Today, multinationals running large companies in the countryside are enduring pressure from multiple local leaders — governors, MCAs, senators, MPs — all claiming to have veto powers over decisions made by multinationals operating in their jurisdictions.

Indeed, the advent of the county system of government has brought with it a wave of illiberalism that is now considered a major source of uncertainty and a political risk factor for multinationals operating in the countryside.

We remember the drama in June, when Nandi Governor Stephen Sang lead a group to invade a tea firm belonging to a multinational company?

Investors have to operate in an environment where political power is so diffuse and where one cannot tell whether to seek protection from the national government or from the county government.

Because of their size, turnover, size of the workforce and contribution to taxes, exports and exchange, companies such as Del Monte belong to the category that businesses wonks call “systemic players”. These ought to be supported because their fortunes have an impact on the health of the broader macro-economy.


Del Monte processes more than 240,000 tonnes of pineapple annually, making it Kenya’s largest exporter of fruits and beverages.

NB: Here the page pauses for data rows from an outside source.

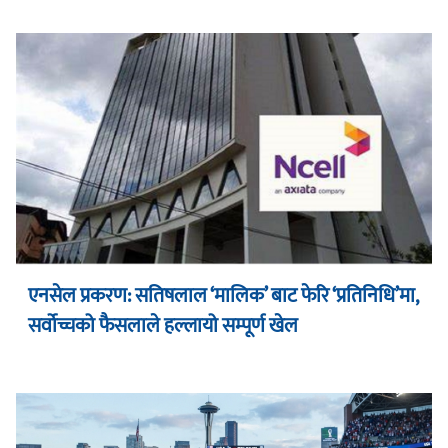
एनसेल प्रकरण: सतिषलाल ‘मालिक’ बाट फेरि ‘प्रतिनिधि’मा,
सर्वोच्चको फैसलाले हल्लायो सम्पूर्ण खेल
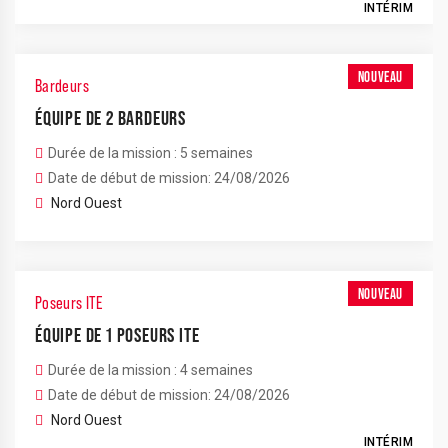
INTÉRIM
NOUVEAU
Bardeurs
ÉQUIPE DE 2 BARDEURS
Durée de la mission : 5 semaines
Date de début de mission: 24/08/2026
Nord Ouest
NOUVEAU
Poseurs ITE
ÉQUIPE DE 1 POSEURS ITE
Durée de la mission : 4 semaines
Date de début de mission: 24/08/2026
Nord Ouest
INTÉRIM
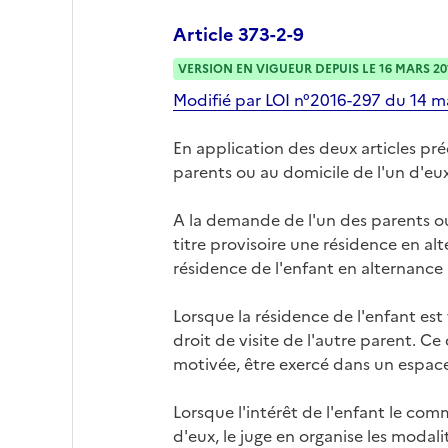
Article 373-2-9
VERSION EN VIGUEUR DEPUIS LE 16 MARS 20
Modifié par LOI n°2016-297 du 14 ma
En application des deux articles pr
parents ou au domicile de l'un d'eux
A la demande de l'un des parents ou
titre provisoire une résidence en alt
résidence de l'enfant en alternance
Lorsque la résidence de l'enfant est 
droit de visite de l'autre parent. Ce
motivée, être exercé dans un espace
Lorsque l'intérêt de l'enfant le com
d'eux, le juge en organise les modali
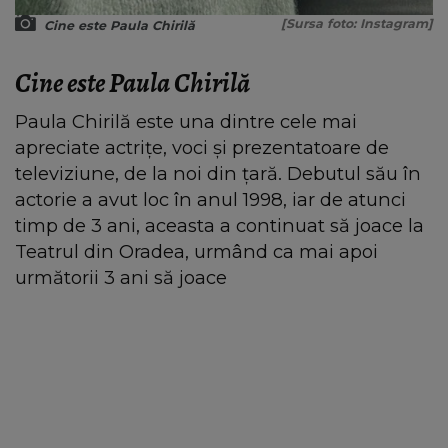
[Sursa foto: Instagram]
Cine este Paula Chirilă
Cine este Paula Chirilă
Paula Chirilă este una dintre cele mai
apreciate actrițe, voci și prezentatoare de
televiziune, de la noi din țară. Debutul său în
actorie a avut loc în anul 1998, iar de atunci
timp de 3 ani, aceasta a continuat să joace la
Teatrul din Oradea, urmând ca mai apoi
următorii 3 ani să joace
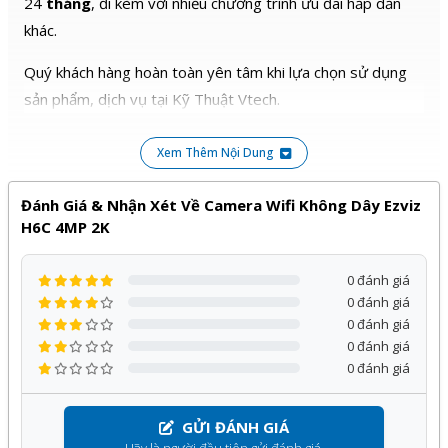
24
tháng
, đi kèm với nhiều chương trình ưu đãi hấp dẫn
khác.
Quý khách hàng hoàn toàn yên tâm khi lựa chọn sử dụng
sản phẩm, dịch vụ tại Kỹ Thuật Vtech.
Xem Thêm Nội Dung
Đánh Giá & Nhận Xét Về Camera Wifi Không Dây Ezviz
H6C 4MP 2K
0 đánh giá
0 đánh giá
0 đánh giá
0 đánh giá
0 đánh giá
GỬI ĐÁNH GIÁ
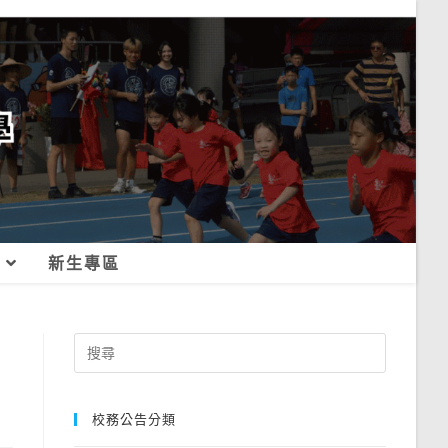
新生專區
Search
for:
校務公告分類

It has a total workforce of 7,000 and has lately been on an aggressive expansion programme.

We need to disabuse county government elites of the mindset that deceives them into believing that they have more rights and entitlement to the benefits of operations of large multinationals operating in their territories than the rest of Kenyans.

Systemic players should be insulated from manipulation, unnecessary pressure and having to cede to parochial demands by the elites.

Our hard-earned reputation as a safe investment location, where private property is protected and honest pursuit of wealth respected, is at risk.